For an example and additional information on importing data objects, see "Identifying Data Sources and Importing Metadata".
For the metadata you imported, profile its corresponding data. (Optional)
Before continuing to the next step, consider using the data profiling option to ensure data quality as described in "Understanding Data Quality Management".
Data can only be transformed into actionable information when you are confident of its reliability. Before you load data into your target system, you must first understand the structure and the meaning of your data, and then assess the quality.
Consider using the data profiling option to better understand the quality of your source data. Next, correct the source data and establish a means to detect and correct errors that may arise in future loads. For more information, on data profiling and data quality, see "Understanding Data Quality Management".
Create and design the data objects for the Oracle target module.
In previous steps, you may have already imported existing target objects. For new target objects, design any of the dimensional or relational objects listed in Table 13-1.
To create data objects, you can either start the appropriate wizard or use the Data Object Editor. To use a wizard, right-click the node for the desired object and select New. After using a wizard, you may want to modify the object in the editor. In that case, right-click the object and select Open Editor.
For additional information, see "Designing the Target Schema".
As you design objects, be sure to frequently validate the design objects.
You can validate objects as you create them, or validate a group of objects together. In the Project Explorer, select one or more objects or modules, then click the Validate icon.
Examine the messages in the Validation Results window. Correct any errors and try validating again.
To redisplay the most recent validation results at a later time, select Validation Messages from the View menu.
For additional information, see "Validating Data Objects".
Configure the data objects.
Configuring data objects sets the physical properties of the object. You must not generate and deploy data objects without specifying the physical property values.
When you create data objects, Warehouse Builder assigns default configuration property values based on the type of object. In most cases, these default values are appropriate. You can edit and modify the configuration property values of objects according to your requirement. For example, you configure a table to specify the name of the tablespace in which it is created.
To configure a data object, select the data object in the Project Explorer and click the Configure icon. Or right-click the data object in the Project Explorer and select Configure.
When satisfied with the design of the target objects, generate the code.
Generation produces a DDL or PL/SQL script to be used in subsequent steps to create the data objects in the target schema. For more information about generation, see "Generating Data Objects".
In the Data Object Editor, you can generate code for a single object by clicking the Generate icon.
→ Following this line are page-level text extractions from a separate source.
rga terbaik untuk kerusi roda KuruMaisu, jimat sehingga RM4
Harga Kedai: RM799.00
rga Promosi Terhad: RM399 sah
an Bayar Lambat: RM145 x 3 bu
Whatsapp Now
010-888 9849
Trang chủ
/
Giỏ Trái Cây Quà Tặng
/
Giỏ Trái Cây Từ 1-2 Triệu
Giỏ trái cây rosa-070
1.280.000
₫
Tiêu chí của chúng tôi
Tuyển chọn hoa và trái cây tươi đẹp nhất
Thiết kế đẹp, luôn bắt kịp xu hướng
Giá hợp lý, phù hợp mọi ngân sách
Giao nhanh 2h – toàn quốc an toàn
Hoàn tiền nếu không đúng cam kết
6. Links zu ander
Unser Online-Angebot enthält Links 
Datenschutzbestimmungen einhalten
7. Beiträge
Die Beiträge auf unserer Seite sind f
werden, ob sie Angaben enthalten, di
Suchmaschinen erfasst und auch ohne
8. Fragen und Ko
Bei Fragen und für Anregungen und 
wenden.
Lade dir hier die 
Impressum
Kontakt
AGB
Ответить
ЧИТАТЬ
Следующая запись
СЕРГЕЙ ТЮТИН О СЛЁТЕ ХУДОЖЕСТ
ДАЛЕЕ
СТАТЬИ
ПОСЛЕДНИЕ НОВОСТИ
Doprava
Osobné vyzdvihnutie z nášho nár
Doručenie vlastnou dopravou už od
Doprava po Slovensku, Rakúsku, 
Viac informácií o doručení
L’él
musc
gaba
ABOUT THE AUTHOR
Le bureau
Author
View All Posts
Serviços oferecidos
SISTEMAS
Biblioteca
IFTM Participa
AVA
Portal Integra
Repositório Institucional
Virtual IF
In the Project Explorer, select one or more objects or modules, then click the Generate icon. Examine the messages in the Generation Results window. To redisplay the most recent generation results at a later time, select Generated Scripts from the View menu.
You can save the generated script as a file and optionally deploy it outside Warehouse Builder.
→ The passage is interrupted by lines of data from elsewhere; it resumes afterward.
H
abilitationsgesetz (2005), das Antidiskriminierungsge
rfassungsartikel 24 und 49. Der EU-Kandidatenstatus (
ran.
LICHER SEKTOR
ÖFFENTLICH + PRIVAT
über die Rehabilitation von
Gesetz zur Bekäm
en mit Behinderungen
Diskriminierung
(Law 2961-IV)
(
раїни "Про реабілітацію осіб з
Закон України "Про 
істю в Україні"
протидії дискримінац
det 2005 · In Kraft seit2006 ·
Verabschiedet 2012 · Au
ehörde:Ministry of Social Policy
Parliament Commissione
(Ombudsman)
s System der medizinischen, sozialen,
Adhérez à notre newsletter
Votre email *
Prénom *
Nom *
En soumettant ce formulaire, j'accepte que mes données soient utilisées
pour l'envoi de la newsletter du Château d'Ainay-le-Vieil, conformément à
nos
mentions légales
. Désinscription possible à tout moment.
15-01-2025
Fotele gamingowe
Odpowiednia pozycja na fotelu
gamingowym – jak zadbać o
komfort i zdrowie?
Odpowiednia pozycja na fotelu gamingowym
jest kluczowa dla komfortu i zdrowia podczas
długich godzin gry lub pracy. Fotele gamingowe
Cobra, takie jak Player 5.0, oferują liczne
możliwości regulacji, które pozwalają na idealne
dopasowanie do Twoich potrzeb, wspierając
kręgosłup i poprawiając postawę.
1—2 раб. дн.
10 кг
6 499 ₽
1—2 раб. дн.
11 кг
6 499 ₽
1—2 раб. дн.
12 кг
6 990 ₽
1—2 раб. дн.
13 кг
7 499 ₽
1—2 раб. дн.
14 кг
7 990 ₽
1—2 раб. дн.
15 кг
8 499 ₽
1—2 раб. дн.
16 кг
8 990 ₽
Design mappings that define the flow of data from a source to target objects.
In the Project Explorer, expand the Oracle target module, right-click the Mappings node and select New.
The Mapping Editor enables you to define the flow of data visually. You can drag-and-drop operators onto the canvas, and draw lines that connect the operators. Operators represent both data objects and functions such as filtering, aggregating, and so on.
Follow the Instructions for Defining Mappings, concluding with generating the code for the mapping.
To manage dependencies between mappings, see "Designing Process Flows".
Recall that deployment is the process of copying the relevant metadata and code you generated in the Design Center to a target schema. This step is necessary to enable the target schema to execute ETL logic such as mappings.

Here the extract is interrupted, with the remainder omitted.